Don’t be fooled; this article isn’t about gardening. I first heard about the practice of seed cycling through the grapevine that is social media.
As someone who works in the internet realm, I’ve become accustomed to homing in on potential large-scale trends or out-there subject matter. So, my eye was immediately drawn to the burgeoning movement nestled within the TikTok wellness community and the profiles of holistic Instagrammers.
Suddenly, these tiny, pricey whole foods started popping up everywhere. A host of online personas sprinkling pumpkin seeds onto smoothie bowls and enthusiastically stirring flax seeds into oatmeal, all while broadcasting how beneficial seed cycling was for insert reason here.
Since I’m not one to dismiss a practice that’s been around since the 1500s (and probably much longer), I decided to delve a little deeper down this wellness rabbit hole.

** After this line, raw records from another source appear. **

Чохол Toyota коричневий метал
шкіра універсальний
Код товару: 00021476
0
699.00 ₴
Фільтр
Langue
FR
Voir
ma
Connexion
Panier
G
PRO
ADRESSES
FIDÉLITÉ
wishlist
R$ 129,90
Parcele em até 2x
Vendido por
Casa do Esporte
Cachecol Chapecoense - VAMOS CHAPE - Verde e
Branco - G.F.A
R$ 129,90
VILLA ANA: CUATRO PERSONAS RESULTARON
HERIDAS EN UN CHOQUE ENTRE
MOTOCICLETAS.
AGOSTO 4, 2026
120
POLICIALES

Most of my initial findings were unscientifically backed promotions and blog posts, all of which only confused me more.
It wasn’t until I came across some particularly simple infographics that I finally understood the concept the online community had been preaching about.

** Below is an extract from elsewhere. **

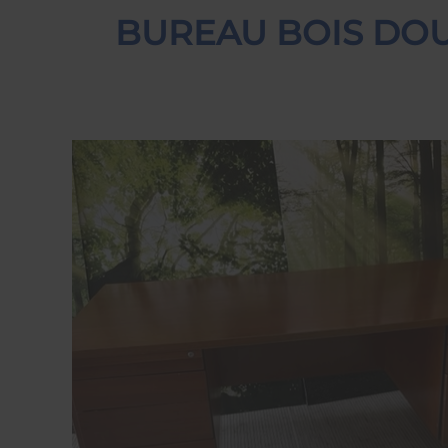
BUREAU BOIS DOU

Then, a new question arose in my mind: Is it legit? Or simply trendy?
Put simply, seed cycling is the alternative practice of adding certain seeds (flax, pumpkin, sesame, sunflower, etc.) into your diet, depending on where you are in your menstrual cycle.
Phase one is the initial two weeks of your cycle, starting on the first day you bleed. One tbsp of flax and One tbsp of pumpkin are taken daily during this phase. Phase two begins on day 14 of your cycle (around ovulation). One tbsp of sunflower and one tbsp of sesame seeds are taken daily.
This may seem unusual, but even with little to no scientific evidence (that I can find) on the practice, there is plenty out there on the benefits of these seeds on hormonal health.
Lignans—compounds found within flax seeds—are phytoestrogens, which can mimic the effects of human estrogen. While sunflower, pumpkin, and sesame contain high levels of selenium or zinc, both of which are vital in supporting a healthy hormonal balance.
So, by syncing each seed according to its hormonal health benefits, it’s thought to aid in maintaining your cycle. Plus, the extra boost of Omega-3’s (a vital nutrient, especially for vegans or those averse to seafood) reduces inflammation, promotes healthy hormonal metabolism, and increases cervical mucus production.
I must admit, this practice intrigued me. I’ve heard about cycle syncing, where you sync your social calendar, workout routine, and diet to your menstrual phases. But that always felt wildly impractical and also a huge commitment. To me, the idea of adding a couple of tablespoons of seeds into my daily diet seemed much more manageable.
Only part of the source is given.